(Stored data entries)
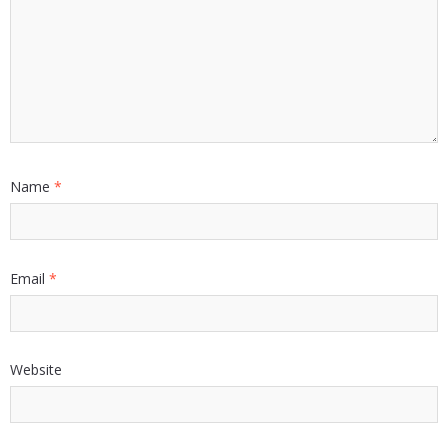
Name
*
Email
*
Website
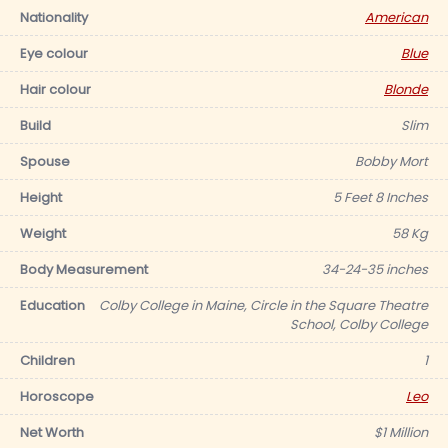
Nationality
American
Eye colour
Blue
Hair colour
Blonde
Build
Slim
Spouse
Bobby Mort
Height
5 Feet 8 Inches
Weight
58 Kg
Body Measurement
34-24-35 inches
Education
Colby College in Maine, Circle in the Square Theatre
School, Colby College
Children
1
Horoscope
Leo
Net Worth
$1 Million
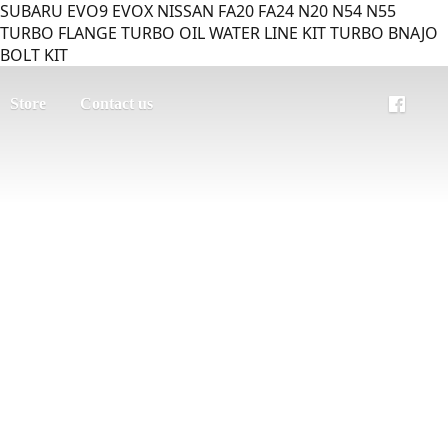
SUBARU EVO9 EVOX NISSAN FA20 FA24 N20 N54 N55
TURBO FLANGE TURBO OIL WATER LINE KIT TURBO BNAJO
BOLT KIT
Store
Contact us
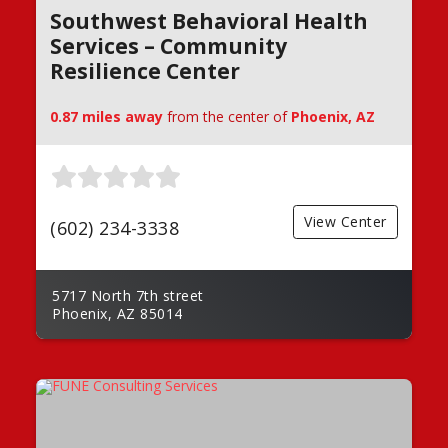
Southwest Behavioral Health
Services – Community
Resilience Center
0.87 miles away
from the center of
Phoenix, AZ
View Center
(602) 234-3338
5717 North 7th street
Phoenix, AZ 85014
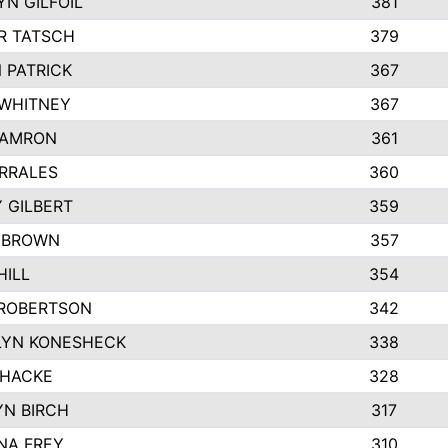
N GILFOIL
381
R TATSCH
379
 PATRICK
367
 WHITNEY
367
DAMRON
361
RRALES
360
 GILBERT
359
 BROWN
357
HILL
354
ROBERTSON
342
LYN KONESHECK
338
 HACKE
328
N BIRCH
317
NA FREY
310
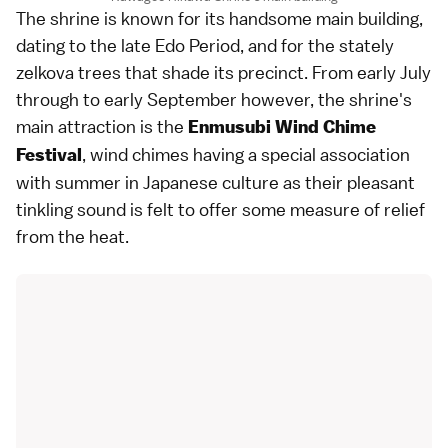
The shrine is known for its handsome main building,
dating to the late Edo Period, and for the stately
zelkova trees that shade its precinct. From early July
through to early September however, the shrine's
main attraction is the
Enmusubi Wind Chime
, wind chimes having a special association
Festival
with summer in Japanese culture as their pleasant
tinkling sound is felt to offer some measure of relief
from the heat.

## Task to complete
Keep only those lines of the records that hold "Colby", and return them.

## Task answer
Colby College in Maine, Circle in the Square Theatre
School, Colby College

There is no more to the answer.